LE JOUR DE L'AN
(FRENCH NEW YEARS)
WHEN IS IT CELEBRATED?
WHY IS IT CELEBRATED?
WHO CELEBRATES THIS HOLIDAY?
In France, New Year's Eve (31st December) is called la Saint-Sylvestre and is usually celebrated with a feast, called le Réveillon de Saint-Sylvestre. The feast tends to include special items like champagne and foie gras, and the accompanying party can range from an intimate dinner with friends to une soirée dansante (ball).
Saint Sylvestre was Pope from 314 to 335 A.D., during the time of Constantine the Great. There is no particular link between Saint Sylvestre and the new year; it just so happens that 31 December is his feast day and so they called it La Saint-Sylvestre, which is the short name for la fête de Saint-Sylvestre.
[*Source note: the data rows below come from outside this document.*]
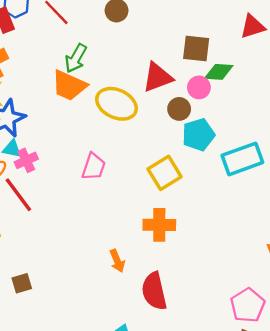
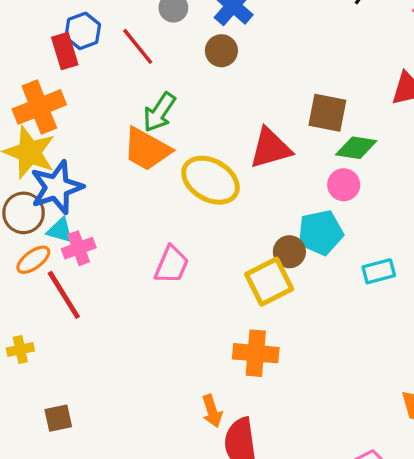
pink circle: (199, 87) -> (344, 185), moved
brown circle: (179, 109) -> (289, 252), moved
cyan rectangle: (242, 159) -> (379, 271), size x0.6
orange arrow: (117, 261) -> (212, 411), moved

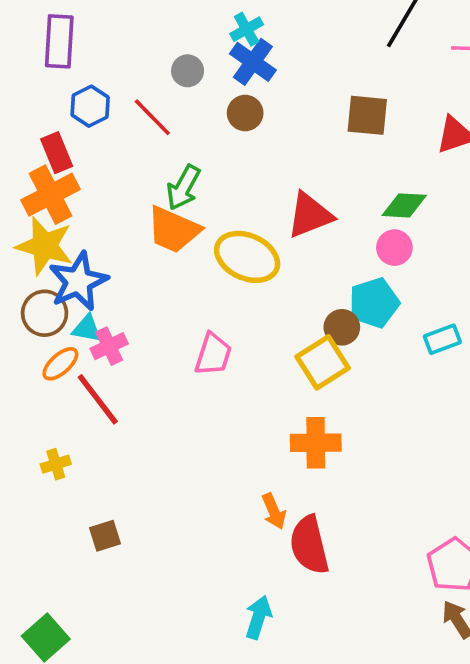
red rectangle: (65, 51) -> (57, 153), moved
brown square: (327, 113) -> (367, 115), moved

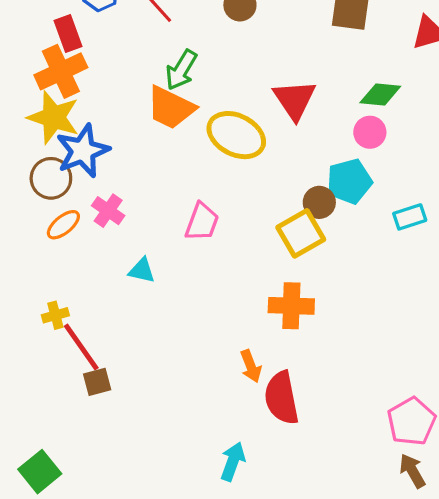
red triangle: (310, 215) -> (295, 100), turned -45
cyan triangle: (87, 329) -> (142, 270), moved
pink cross: (109, 346) -> (108, 211), turned -32
red line: (98, 399) -> (81, 347), moved

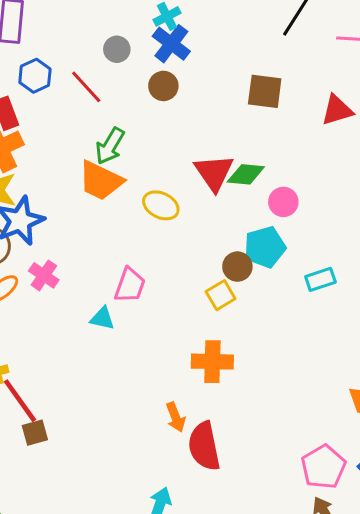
green diamond: (380, 94) -> (246, 174), moved
yellow ellipse: (236, 135) -> (161, 205), size x0.7
yellow square: (301, 233) -> (221, 295), size x0.7
cyan triangle: (142, 270) -> (102, 318), moved

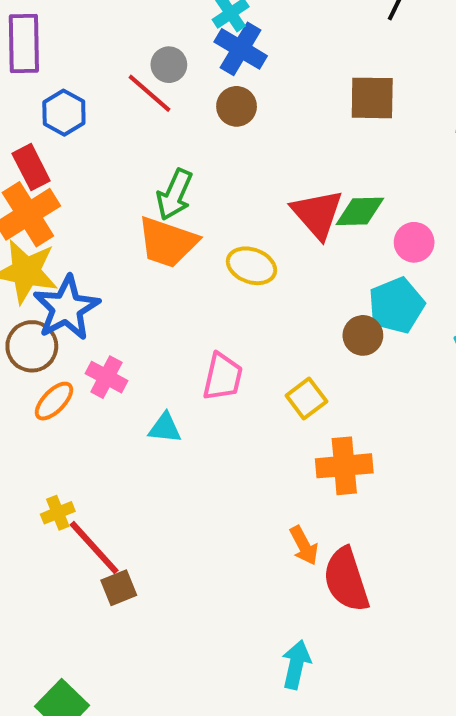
red line: (86, 87) -> (150, 93), moved
yellow square: (221, 295) -> (306, 399), moved
cyan triangle: (102, 318) -> (165, 428), moved

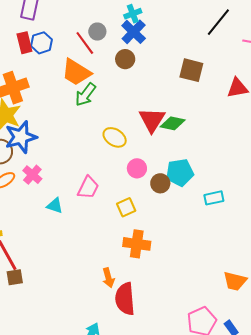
red rectangle: (31, 167) -> (24, 43), moved
orange trapezoid: (167, 242) -> (76, 72), moved
pink circle: (414, 242) -> (137, 168), moved

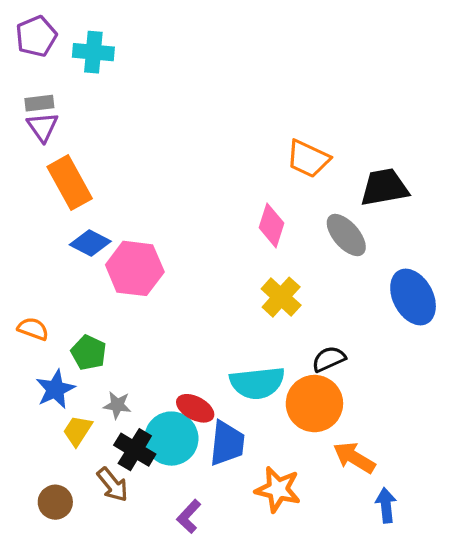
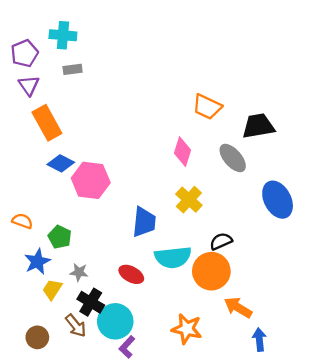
purple pentagon: (36, 36) -> (25, 53), moved
gray rectangle: (39, 103) -> (73, 69), moved
cyan circle: (171, 439) -> (115, 321), moved
blue trapezoid: (227, 443) -> (144, 222), moved

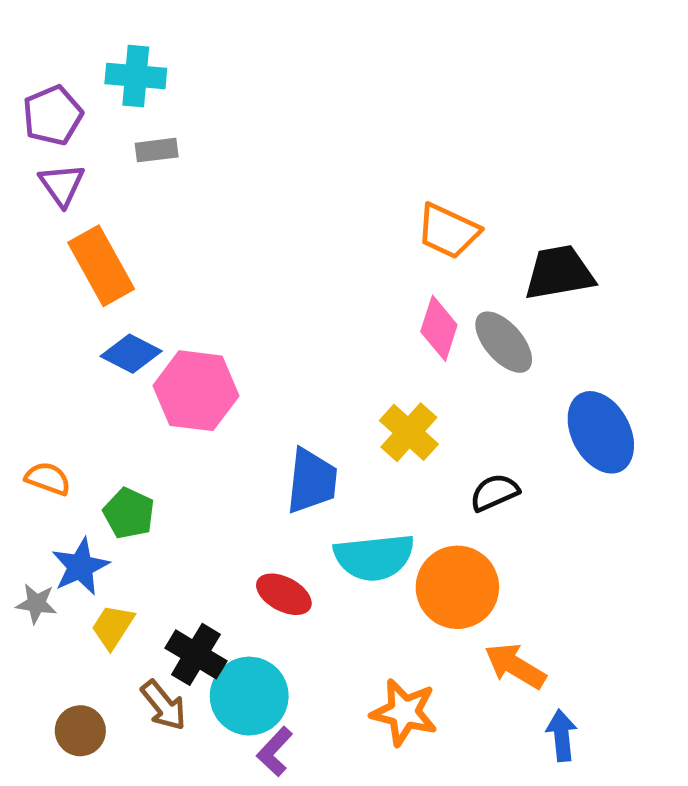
pink diamond: (183, 152) -> (439, 328), moved
black semicircle: (221, 241) -> (494, 492), moved
gray star: (79, 272) -> (36, 604), moved

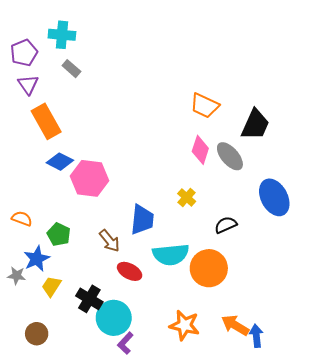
gray rectangle: (157, 150) -> (71, 69), turned 48
black trapezoid: (559, 273) -> (255, 125), turned 124
yellow cross: (409, 432) -> (187, 197), size x0.7
orange arrow: (515, 666) -> (235, 325), moved
brown arrow: (164, 705) -> (109, 241), moved

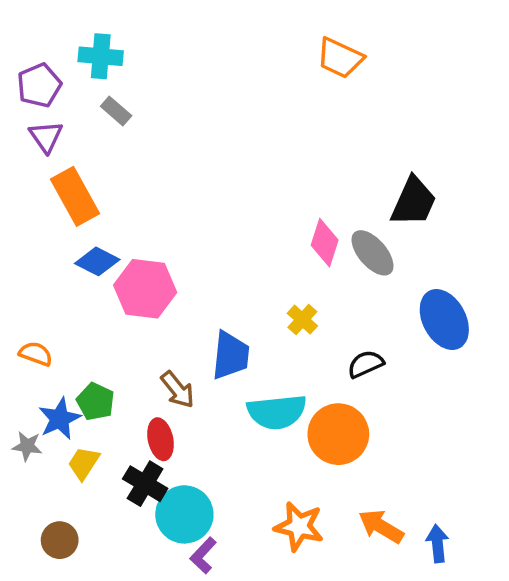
orange trapezoid: (205, 106) -> (340, 58), moved
green pentagon: (59, 234) -> (96, 402), moved
red ellipse: (130, 271) -> (161, 439), moved, turned 50
blue arrow: (256, 336) -> (437, 544), moved

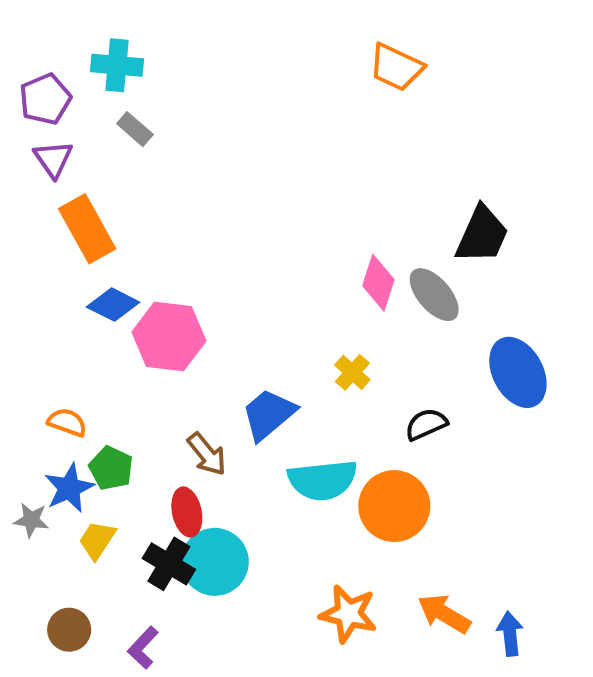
orange semicircle: (36, 354) -> (67, 422), moved
blue trapezoid: (231, 355) -> (269, 414), turned -136
cyan circle: (184, 514) -> (215, 562), moved
purple L-shape: (203, 555) -> (143, 648), moved

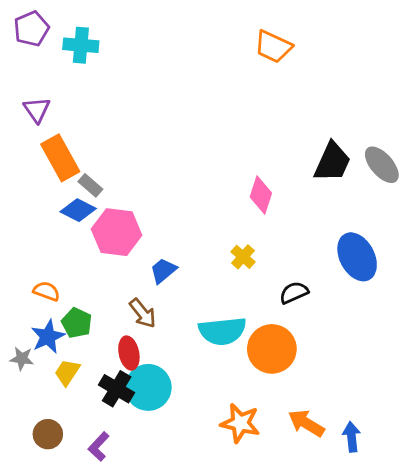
purple pentagon: (45, 99) -> (31, 29), moved
gray rectangle: (135, 129) -> (90, 185), moved
gray ellipse: (434, 295) -> (382, 165), moved
blue trapezoid: (269, 414) -> (163, 271), moved, size x0.7

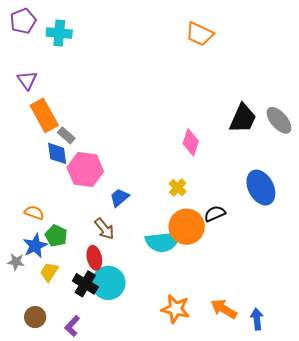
blue diamond: (78, 210) -> (57, 153), turned 55
orange circle: (272, 349) -> (187, 227), moved

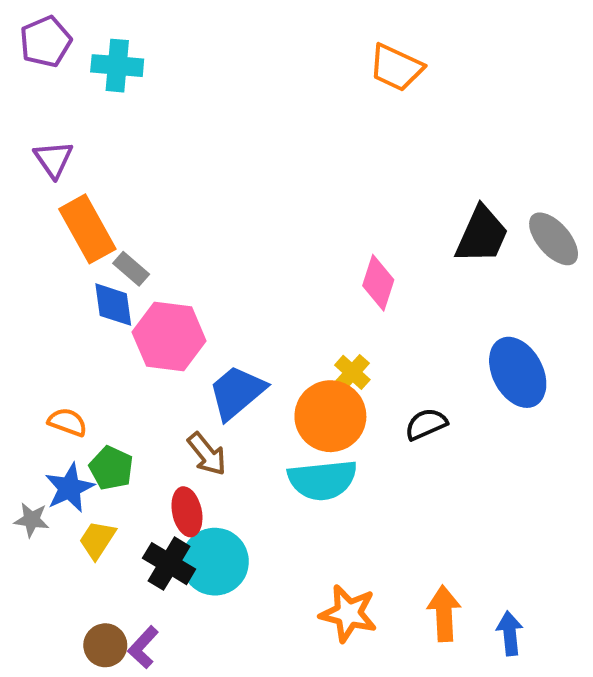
blue trapezoid: (119, 198) -> (237, 392), size x1.5
orange circle: (187, 227) -> (330, 416), moved
orange arrow: (224, 309) -> (444, 613), turned 56
brown circle: (35, 317) -> (105, 645), moved

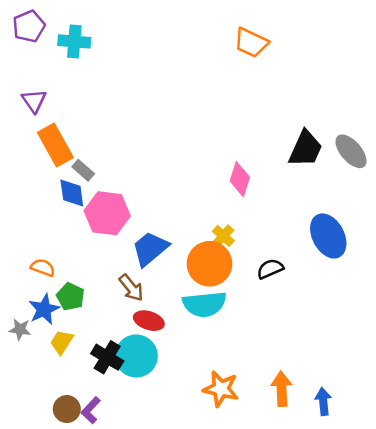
red ellipse: (187, 512) -> (149, 321), moved, turned -60

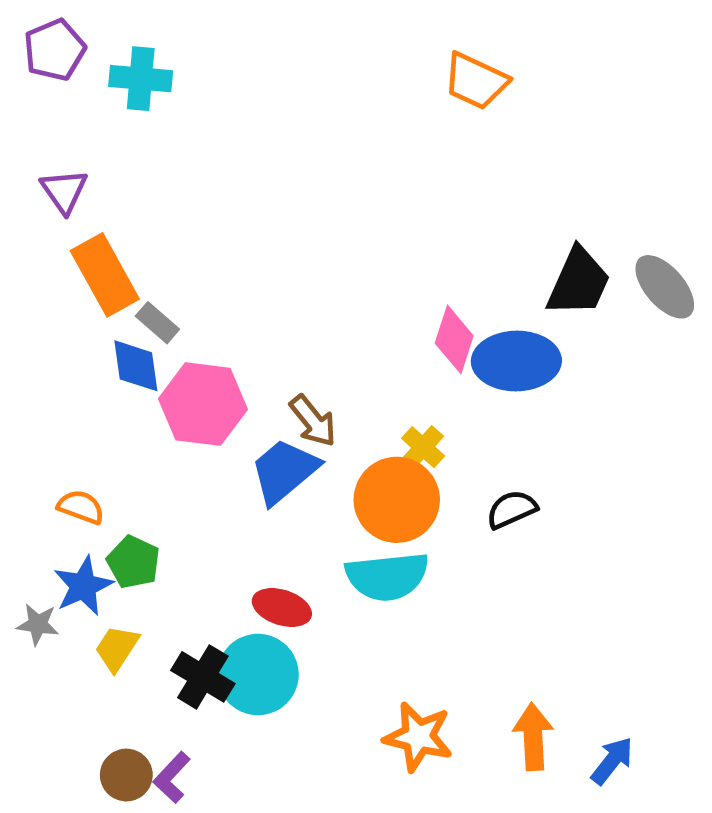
blue ellipse: (328, 236) -> (516, 361), moved, turned -63
brown arrow: (131, 288) -> (313, 421), moved
blue arrow: (323, 401) -> (612, 761), turned 44

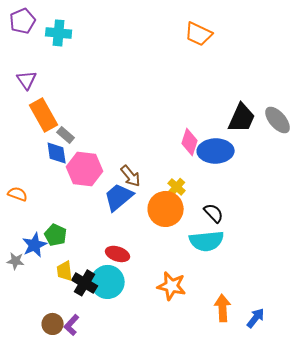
orange semicircle: (81, 507) -> (18, 194), moved
black semicircle: (512, 509) -> (214, 213), turned 70
cyan semicircle: (387, 576) -> (207, 241), moved
yellow trapezoid: (117, 648) -> (65, 271), moved, turned -40
orange star: (418, 737) -> (172, 286), moved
On New Year's Day, le Jour de l'An, friends and family share their New Year's Resolutions and may also exchange cards and gifts.
Kissing under the mistletoe at midnight is a New Year's custom in France, rather than a Christmas custom as in other countries.
The end of the holiday season is Epiphany, on 6 January, which in France includes a traditional cake called La Galette Des Rois.
Public or private fireworks are presented at midnight. People in France start New Year's at midnight while celebrating with friends/ family members.
Most businesses are closed on New Year's Day.
In Viella, France, a late night church service is held on New Year's Eve. Afterwords, people walk to the vineyards by torchlight, where they begin to harvest grapes at midnight. A sweet wine is made from those grapes, and bottles are specially marked to show that the grapes were harvested on New Year's Day.